▶ _DATASET_

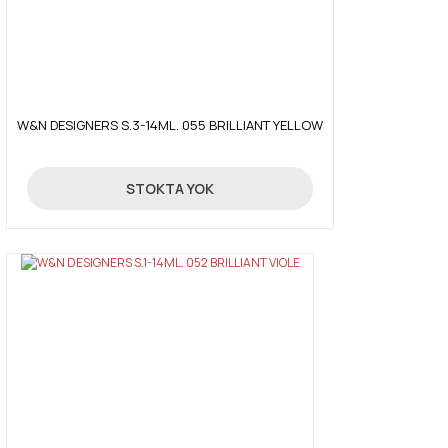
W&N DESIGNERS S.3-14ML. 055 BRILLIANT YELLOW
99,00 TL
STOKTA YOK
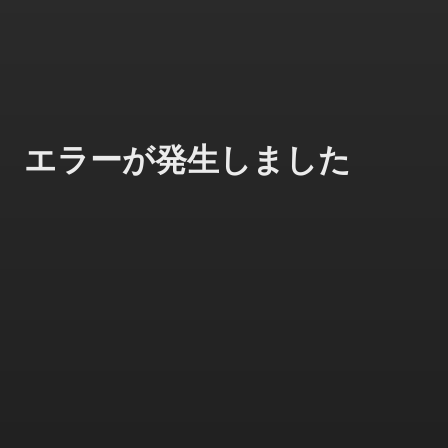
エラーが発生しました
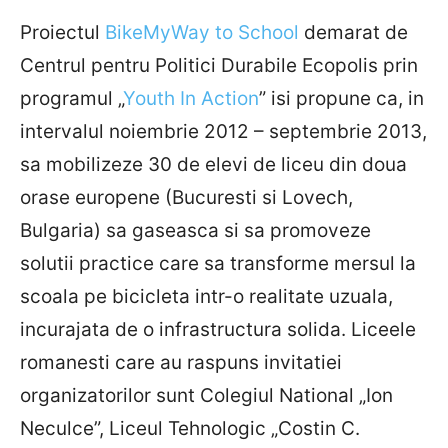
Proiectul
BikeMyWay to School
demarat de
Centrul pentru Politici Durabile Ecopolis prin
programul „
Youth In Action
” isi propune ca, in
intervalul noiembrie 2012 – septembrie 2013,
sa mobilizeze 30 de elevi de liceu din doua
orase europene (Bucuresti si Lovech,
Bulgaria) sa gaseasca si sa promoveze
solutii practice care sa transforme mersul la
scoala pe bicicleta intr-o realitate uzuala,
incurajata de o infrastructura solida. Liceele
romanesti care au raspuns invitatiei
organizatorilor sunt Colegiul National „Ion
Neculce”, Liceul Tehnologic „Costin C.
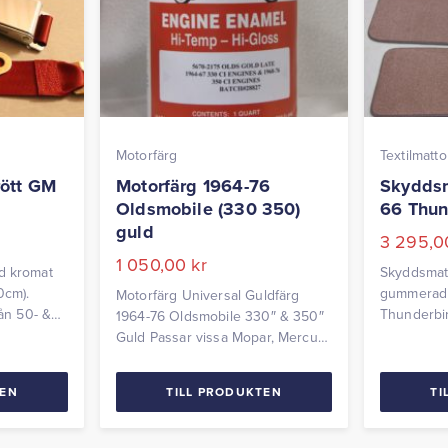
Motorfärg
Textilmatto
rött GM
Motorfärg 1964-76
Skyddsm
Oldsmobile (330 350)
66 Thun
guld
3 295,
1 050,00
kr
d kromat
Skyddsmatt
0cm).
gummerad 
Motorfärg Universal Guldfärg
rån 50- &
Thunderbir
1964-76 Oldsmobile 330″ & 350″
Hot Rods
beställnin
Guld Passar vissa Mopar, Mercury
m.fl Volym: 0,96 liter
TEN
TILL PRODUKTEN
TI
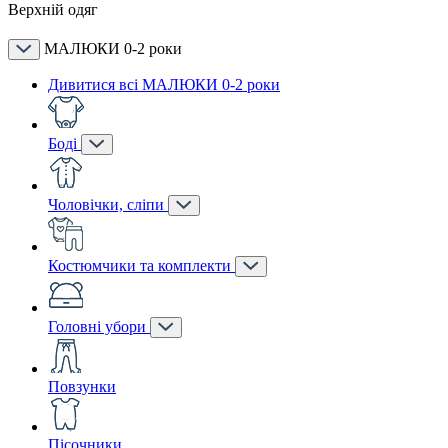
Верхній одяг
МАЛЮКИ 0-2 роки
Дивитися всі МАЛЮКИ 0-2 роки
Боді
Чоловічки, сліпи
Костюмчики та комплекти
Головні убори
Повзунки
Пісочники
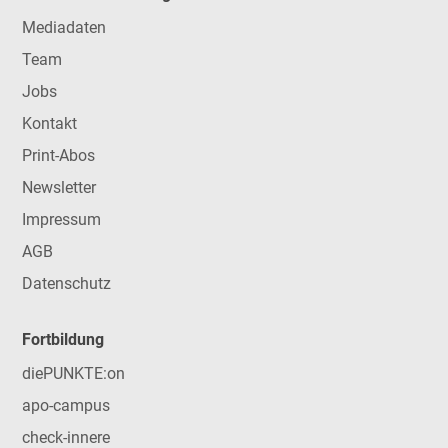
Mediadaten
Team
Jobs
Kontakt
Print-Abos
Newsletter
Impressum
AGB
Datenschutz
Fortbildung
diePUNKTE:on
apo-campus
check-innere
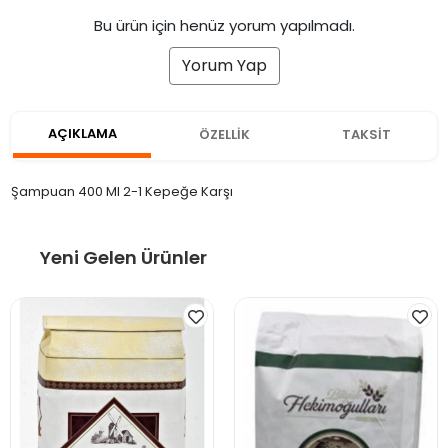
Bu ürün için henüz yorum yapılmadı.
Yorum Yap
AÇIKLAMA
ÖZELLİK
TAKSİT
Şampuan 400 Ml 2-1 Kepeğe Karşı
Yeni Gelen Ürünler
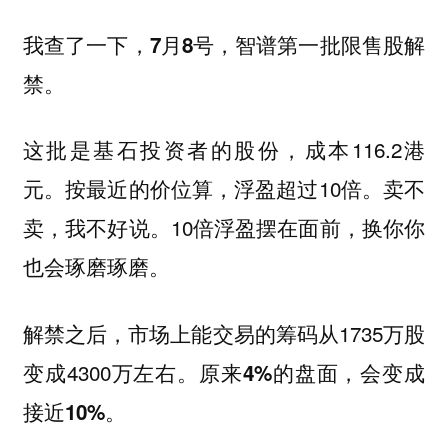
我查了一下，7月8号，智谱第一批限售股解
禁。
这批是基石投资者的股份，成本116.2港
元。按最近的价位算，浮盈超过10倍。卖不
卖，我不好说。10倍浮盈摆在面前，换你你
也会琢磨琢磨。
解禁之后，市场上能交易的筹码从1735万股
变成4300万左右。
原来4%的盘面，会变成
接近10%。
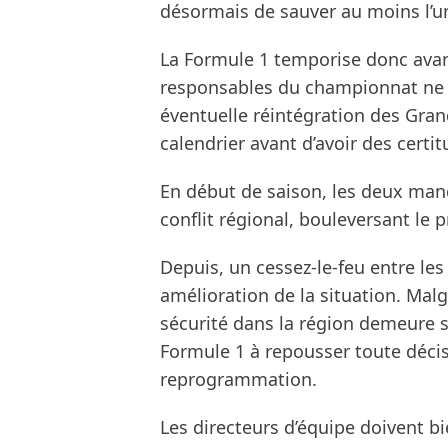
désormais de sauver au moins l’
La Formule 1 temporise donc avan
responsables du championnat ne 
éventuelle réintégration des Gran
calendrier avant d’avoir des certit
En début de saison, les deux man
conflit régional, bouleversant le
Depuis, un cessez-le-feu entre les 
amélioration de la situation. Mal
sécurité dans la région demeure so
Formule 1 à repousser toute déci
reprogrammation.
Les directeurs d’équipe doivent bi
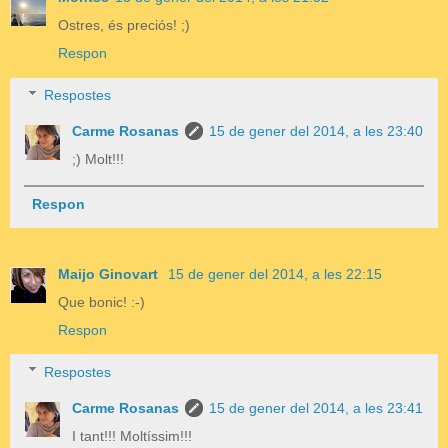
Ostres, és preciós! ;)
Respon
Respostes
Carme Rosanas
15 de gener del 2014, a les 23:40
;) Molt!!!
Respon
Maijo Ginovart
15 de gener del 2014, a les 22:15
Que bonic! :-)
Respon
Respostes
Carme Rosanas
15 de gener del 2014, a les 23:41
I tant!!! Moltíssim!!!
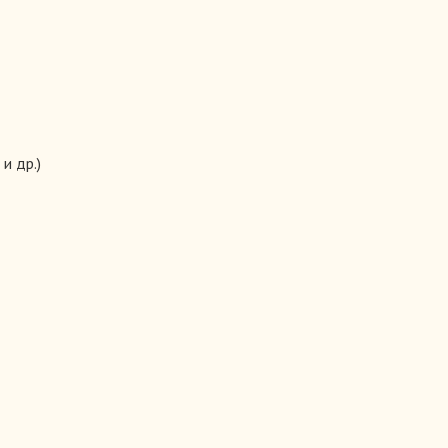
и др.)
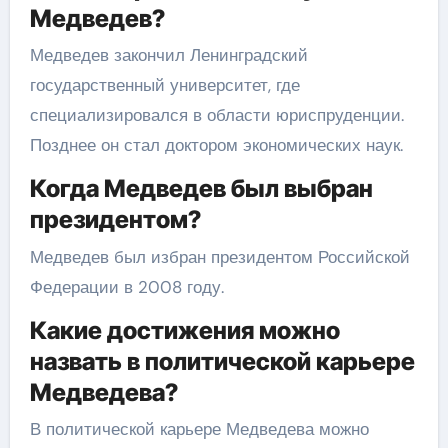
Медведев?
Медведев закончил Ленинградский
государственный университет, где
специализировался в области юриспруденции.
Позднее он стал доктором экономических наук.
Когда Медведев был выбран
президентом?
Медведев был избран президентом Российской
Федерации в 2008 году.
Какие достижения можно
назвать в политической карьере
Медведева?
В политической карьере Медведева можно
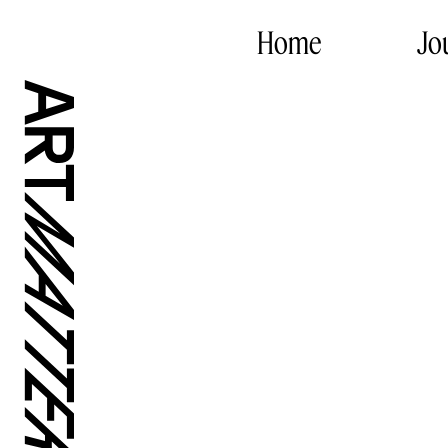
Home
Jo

▶ _TASK DIRECTIONS_
Look back over the records above. Reproduce exactly everything from the line with "Yeni Gelen Ürünler" down to the line with "государственный университет, где", inclusive, and leave the pictures out.

▶ _ANSWER TO THE EXERCISE_
Yeni Gelen Ürünler
我查了一下，7月8号，智谱第一批限售股解
禁。
这批是基石投资者的股份，成本116.2港
元。按最近的价位算，浮盈超过10倍。卖不
卖，我不好说。10倍浮盈摆在面前，换你你
也会琢磨琢磨。
解禁之后，市场上能交易的筹码从1735万股
变成4300万左右。
原来4%的盘面，会变成
接近10%。
désormais de sauver au moins l’
La Formule 1 temporise donc avan
responsables du championnat ne 
éventuelle réintégration des Gran
calendrier avant d’avoir des certit
En début de saison, les deux man
conflit régional, bouleversant le
Depuis, un cessez-le-feu entre les 
amélioration de la situation. Mal
sécurité dans la région demeure so
Formule 1 à repousser toute déci
reprogrammation.
Les directeurs d’équipe doivent bi
Ostres, és preciós! ;)
Respon
Respostes
Carme Rosanas
15 de gener del 2014, a les 23:40
;) Molt!!!
Respon
Maijo Ginovart
15 de gener del 2014, a les 22:15
Que bonic! :-)
Respon
Respostes
Carme Rosanas
15 de gener del 2014, a les 23:41
I tant!!! Moltíssim!!!
и др.)
Медведев?
Медведев закончил Ленинградский
государственный университет, где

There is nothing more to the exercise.